Se il bambino ha la febbre a 39°, applicargli del ghiaccio in testa provocherà una reazione nel suo corpo, che in quel momento desidera una temperatura alta per combattere l’infezione, completamente opposta a quella desiderata (la febbre, da 39°, arriverà a 40° e oltre).

Bisogna inoltre, evitare improvvisazioni ed avere alcune accortezze durante la somministrazione dei farmaci:

  • Usare sempre il dosatore all’interno della confezione, anziché fare “a occhio” con il cucchiaio o con dosatori di altri farmaci
  • Non spezzare i farmaci per adulti pensando che equivalgano alle dosi da bambini (il principio attivo potrebbe non essere distribuito in modo uniforme)
  • Leggere sempre le dosi corrette in base al peso.

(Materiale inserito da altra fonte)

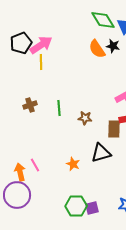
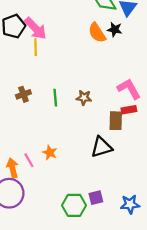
pink arrow: (41, 45) -> (36, 28), turned 80
brown star: (85, 118) -> (84, 98), moved
orange star: (73, 164) -> (50, 153), moved
purple square: (92, 208) -> (96, 198), moved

Quali farmaci si somministrano solitamente

febbre neonatale

La preoccupazione principale di una mamma, e più in generale di un genitore, deve essere rivolta alla riduzione dello stato di malessere per il proprio bambino.

Solitamente, i farmaci più utilizzati per la cura di uno stato febbrile sono gli antipiretici che, tuttavia, non intervengono sul normale decorso della malattia, né prevengono la comparsa di convulsioni.

L’ibuprofene ed il paracetamolo sono le due molecole con le quali viene trattata la febbre nei neonati, poiché entrambi agiscono sull’abbassamento della temperatura e sulla riduzione del dolore percepito dal bambino.

Sebbene i due principi siano praticamente equivalenti, l’ibuprofene oltre ad essere antipiretico ed analgesico, è anche antinfiammatorio: ciò non significa che uno ha più effetti collaterali dell’altro, ma che quest’ultimo, oltre ad agire sul sintomo, allevia anche eventuali infezioni.

Si può scegliere in completa tranquillità l’uno o l’altro farmaco, a seconda delle esigenze, senza dimenticare che se oltre alla febbre alta c’è anche un’infiammazione in corso, l’ibuprofene andrà ad agire anche su quella.

Sempre in merito all’utilizzo dei farmaci, una credenza molto diffusa, ma del tutto errata, è che ibuprofene e paracetamolo possano alternarsi, riducendo il tempo di attesa tra le somministrazioni.

In realtà, i due principi attivi, seppur diversi, aumentano la tossicità l’uno dell’altro, a discapito dei reni: per questo, una volta scelto un principio attivo, sarebbe bene continuare con lo stesso, rispettando il tempo di attesa previsto tra una somministrazione e l’altra salvo, ovviamente, indicazioni diverse da parte del pediatra.